Richard Nathaniel Wright (September 4, 1908 – November 28, 1960) was an American author of sometimes controversial novels, short stories, poems, and non-fiction. Much of his literature concerns racial themes, especially those involving the plight of African Americans during the late 19th to mid-20th centuries. Literary critics believe his work helped change race relations in the United States in the mid-20th century.

Wright moved to Chicago in 1927. After securing employment as a postal clerk, he read other writers and studied their styles during his time off. When his job at the post office was eliminated, he was forced to go on relief in 1931. In 1932, he began attending meetings of the John Reed Club. As the club was dominated by the Communist Party, Wright established a relationship with a number of party members. Especially interested in the literary contacts made at the meetings, Wright formally joined the Communist Party in late 1933 and as a revolutionary poet who wrote numerous proletarian poems “We of the Red Leaves of Red Books”, for example), for The New Masses and other left-wing periodicals. A power struggle within the Chicago chapter of the John Reed Club led to the dissolution of the club’s leadership; Wright was told he had the support of the club’s party members if he was willing to join the party.

By 1935, Wright had completed his first novel, Cesspool, published as Lawd Today (1963), and in January 1936 his story “Big Boy Leaves Home” was accepted for publication in New Caravan. In February, he began working with the National Negro Congress, and in April he chaired the South Side Writers Group, whose membership included Arna Bontemps and Margaret Walker. Wright submitted some of his critical essays and poetry to the group for criticism and read aloud some of his short stories. Through the club, he edited Left Front, a magazine that the Communist Party shut down in 1937, despite Wright’s repeated protests.

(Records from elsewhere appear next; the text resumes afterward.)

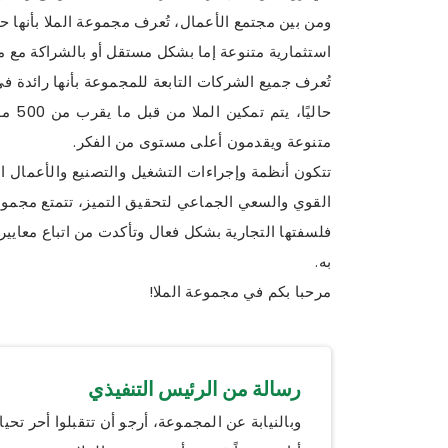
ومن بين مجتمع الأعمال، تُعرف مجموعة الملا بأنها ح
استثمارية متنوعة إما بشكل مستقل أو بالشراكة مع 
تُعرف جميع الشركات التابعة للمجموعة بأنها رائدة في
حالي
متنوعة ويقدمون أعلى مستوى من الفكر.
تتكون أنظمة وإجراءات التشغيل والتصنيع والأعمال ا
القوي والسعي الجماعي لتحقيق التميز، تتمتع مجموعة
فلسفتها التجارية بشكل فعال وتأكدت من اتباع معايير
به.
مرحبا بكم في مجموعة الملا!
رسالة من الرئيس التنفيذي
وبالنيابة عن المجموعة، أرجو أن تتقبلوا أحر تحيات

Throughout this period, Wright also contributed to The New Masses magazine.

While he was at first pleased by positive relations with white Communists in Chicago, he was later humiliated in New York City by some who rescinded an offer to find housing for Wright because of his race. Some black Communists denounced Wright as a bourgeois intellectual. However, he was largely autodidactic, having been forced to end his public education after the completion of grammar school.

Wright’s insistence that young communist writers be given space to cultivate their talents and his working relationship with a black nationalist communist led to a public falling out with the party and leading members. Wright described this episode with his fictional character of African-American communist Buddy Nealson. Wright was threatened at knifepoint by fellow-traveler co workers, denounced as a Trotskyite in the street by strikers and physically assaulted by former comrades when he tried to join them during the 1936 May Day march.